With grant support from the National Institutes of Health, the Frasch laboratory is examining the mechanism with which F₁ uses the hydrolysis of ATP to drive the rotation of the gamma subunit. In these studies, site-directed mutagenesis is used to change specific amino acid side chains in the protein. The enzyme that contains each mutant is then evaluated for differences in the ability to hydrolyze ATP and for the ATPase-dependent rotation of the gamma subunit as observed in single molecule experiments. The residues that are receiving the most intense scrutiny have some connection to those that serve as ligands to the magnesium cofactor of the enzyme. In previous work, the Frasch laboratory pioneered the combined use of EPR spectroscopy of vanadyl, a magnesium surrogate for F₁, with site-directed mutagenesis to identify how the metal ligands change with each step in catalysis. These ligand changes were shown to be essential to the sequential protein conformational changes in the catalytic mechanism.

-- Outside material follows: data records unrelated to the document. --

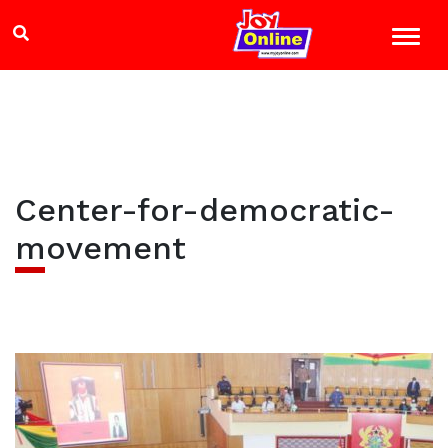
Center-for-democratic-
movement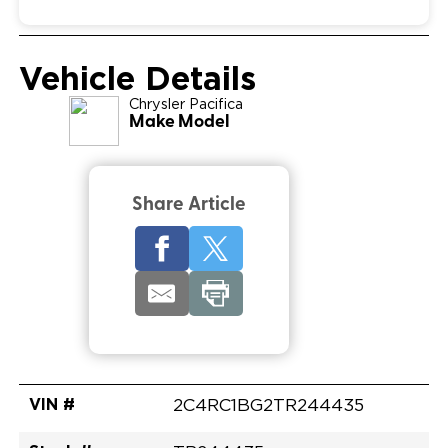
Vehicle Details
Chrysler
Pacifica
Make Model
Share Article
VIN #
2C4RC1BG2TR244435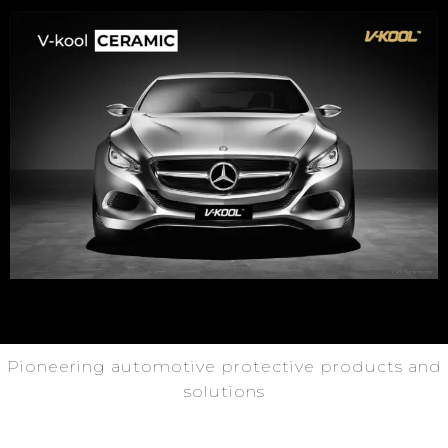
Pioneering automotive protective products and
solutions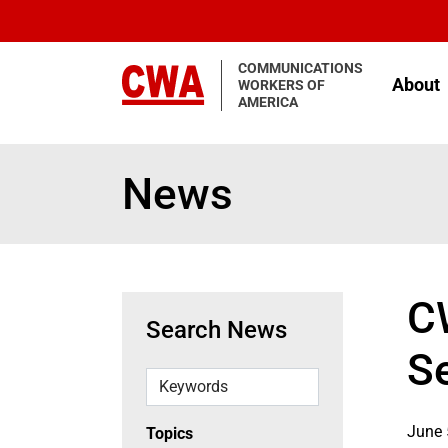
Skip to main content
COMMUNICATIONS
About
WORKERS OF
AMERICA
News
C
Search News
S
Keywords
June 
Topics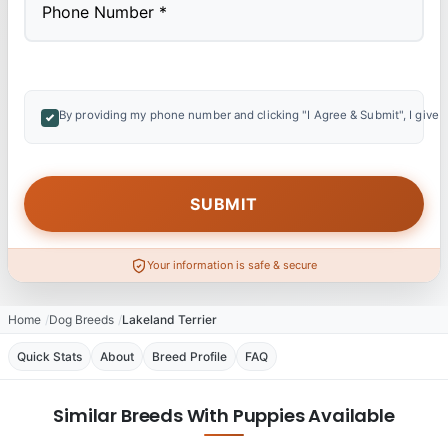
By providing my phone number and clicking "I Agree & Submit", I give 
Your information is safe & secure
Home
Dog Breeds
Lakeland Terrier
Quick Stats
About
Breed Profile
FAQ
Similar Breeds With Puppies Available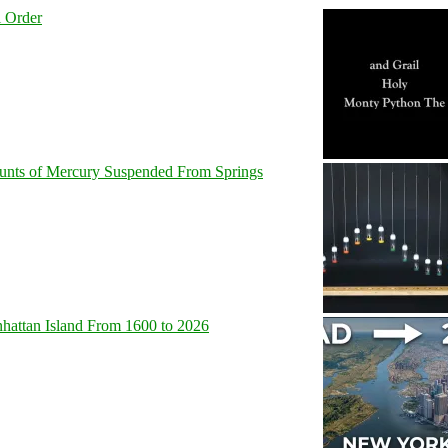
l Order
unts of Mercury Suspended From Springs
hattan Island From 1600 to 2026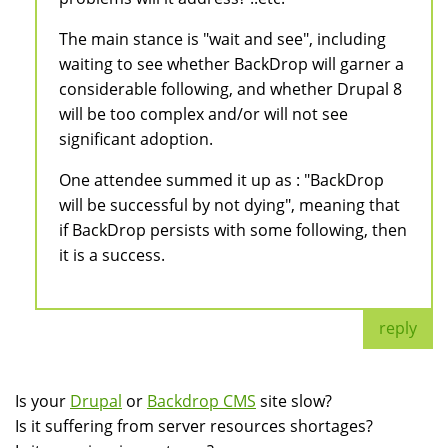
The main stance is "wait and see", including
waiting to see whether BackDrop will garner a
considerable following, and whether Drupal 8
will be too complex and/or will not see
significant adoption.
One attendee summed it up as : "BackDrop
will be successful by not dying", meaning that
if BackDrop persists with some following, then
it is a success.
reply
Is your
Drupal
or
Backdrop CMS
site slow?
Is it suffering from server resources shortages?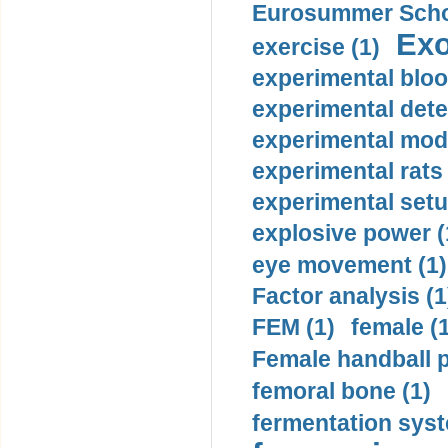
Eurosummer Schoo
Exo
exercise (1)
experimental bloo
experimental dete
experimental mode
experimental rats 
experimental setu
explosive power (
eye movement (1)
Factor analysis (1
FEM (1)
female (
Female handball p
femoral bone (1)
fermentation syst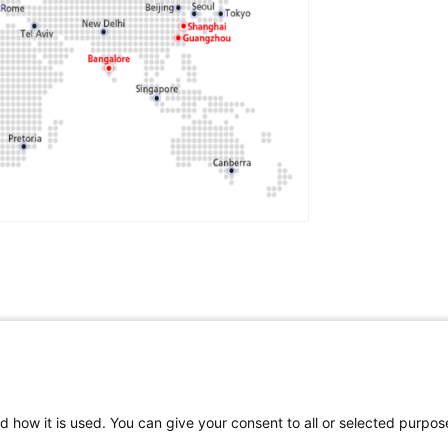
cience
,
Technology
,
Innovation
,
Education
,
d how it is used. You can give your consent to all or selected purpos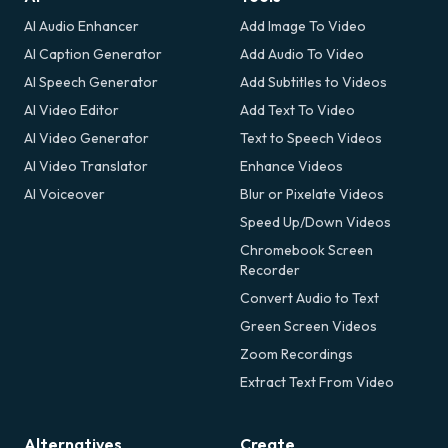
AI Audio Enhancer
Add Image To Video
AI Caption Generator
Add Audio To Video
AI Speech Generator
Add Subtitles to Videos
AI Video Editor
Add Text To Video
AI Video Generator
Text to Speech Videos
AI Video Translator
Enhance Videos
AI Voiceover
Blur or Pixelate Videos
Speed Up/Down Videos
Chromebook Screen
Recorder
Convert Audio to Text
Green Screen Videos
Zoom Recordings
Extract Text From Video
Alternatives
Create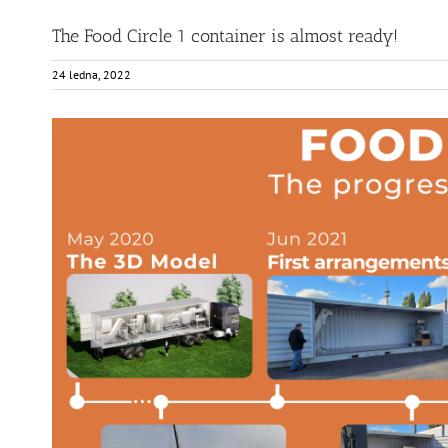
The Food Circle 1 container is almost ready!
24 ledna, 2022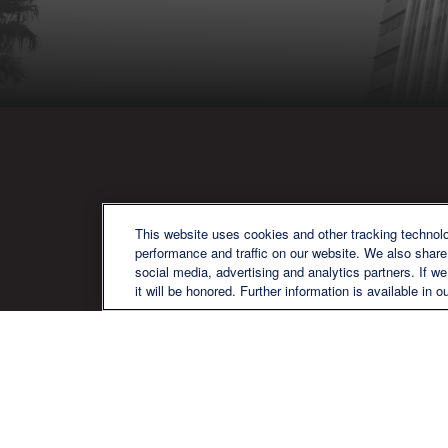
QU
This website uses cookies and other tracking technol
performance and traffic on our website. We also share 
social media, advertising and analytics partners. If w
it will be honored. Further information is available in o
We are a multi-generational, multi-
disciplined, independent wealth
management firm established to meet
the diverse financial needs of our clients,
who range from individuals and families
to entrepreneurs and business owners.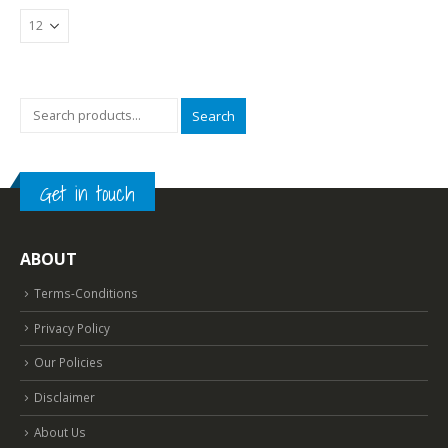
Search
Get in touch
ABOUT
Terms-Conditions
Privacy Policy
Our Policies
Disclaimer
About Us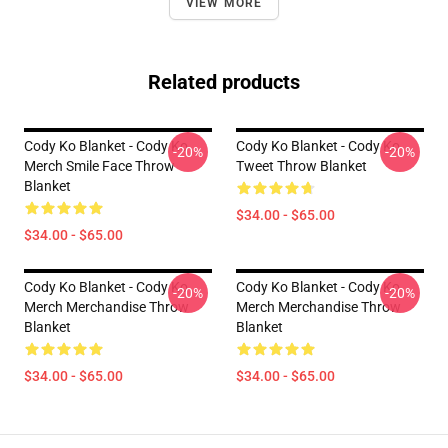
VIEW MORE
Related products
Cody Ko Blanket - Cody Ko
Cody Ko Blanket - Cody Ko
-20%
-20%
Merch Smile Face Throw
Tweet Throw Blanket
Blanket
$34.00 - $65.00
$34.00 - $65.00
Cody Ko Blanket - Cody Ko
Cody Ko Blanket - Cody Ko
-20%
-20%
Merch Merchandise Throw
Merch Merchandise Throw
Blanket
Blanket
$34.00 - $65.00
$34.00 - $65.00
Footer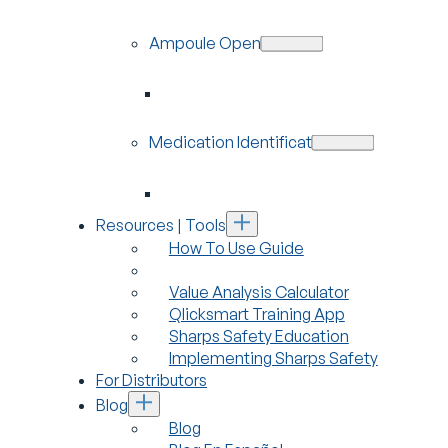
Ampoule Openers
Medication Identification
Resources | Tools
How To Use Guide
Value Analysis Calculator
Qlicksmart Training App
Sharps Safety Education
Implementing Sharps Safety
For Distributors
Blog
Blog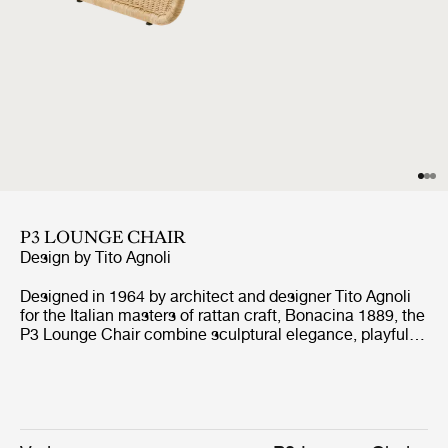
P3 LOUNGE CHAIR
Design by
Tito Agnoli
Designed in 1964 by architect and designer Tito Agnoli
for the Italian masters of rattan craft, Bonacina 1889, the
P3 Lounge Chair combine sculptural elegance, playful
expression, and ergonomic comfort. Formed from
handwoven rattan strips fixed to a tubular steel frame,
the P3 represent the highest level of rattan craft,
beautifully showcasing the material’s natural warmth
and texture.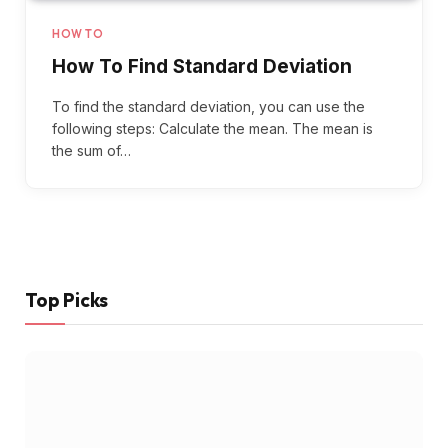
HOW TO
How To Find Standard Deviation
To find the standard deviation, you can use the
following steps: Calculate the mean. The mean is
the sum of…
Top Picks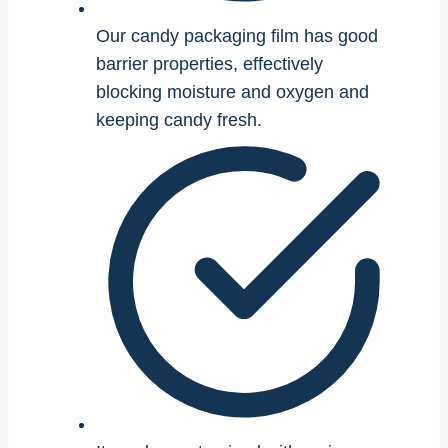
Our candy packaging film has good
barrier properties, effectively
blocking moisture and oxygen and
keeping candy fresh.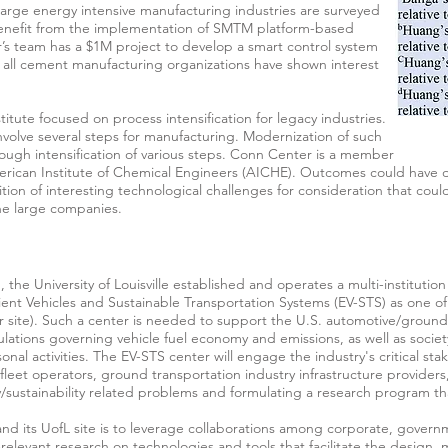
t, large energy intensive manufacturing industries are surveyed
benefit from the implementation of SMTM platform-based
’s team has a $1M project to develop a smart control system
all cement manufacturing organizations have shown interest
titute focused on process intensification for legacy industries.
nvolve several steps for manufacturing. Modernization of such
hrough intensification of various steps. Conn Center is a member
merican Institute of Chemical Engineers (AICHE). Outcomes could have 
tion of interesting technological challenges for consideration that coul
the large companies.
, the University of Louisville established and operates a multi-institutio
ient Vehicles and Sustainable Transportation Systems (EV-STS) as one of 
r site). Such a center is needed to support the U.S. automotive/ground t
tions governing vehicle fuel economy and emissions, as well as societ
onal activities. The EV-STS center will engage the industry's critical st
leet operators, ground transportation industry infrastructure provider
cy/sustainability related problems and formulating a research program th
and its UofL site is to leverage collaborations among corporate, gover
relevant research on technologies and tools that facilitate the design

Dr. Frasch’s laboratory has also used the F₁-ATPase as a biomolecular motor in the development of a Molecular Semaphore Device with funding from DARPA. This device uses the ability to detect the rotation of single F₁ molecules as a means to detect the hybridization of single molecules of DNA. The device has the potential to increase the sensitivity of detection of DNA microarrays to the ultimate single molecule level, and has received support from the defense department specifically to detect biological warfare agents like Anthrax. Drug testing and proteomics are additional potential applications of this device. The development of the single molecule technology for this device also has direct application to the basic research on the rotational mechanism of the F₁-ATPase in the Frasch laboratory.
Access to details about these projects is restricted, but will be moved to the public domain as each nears completion.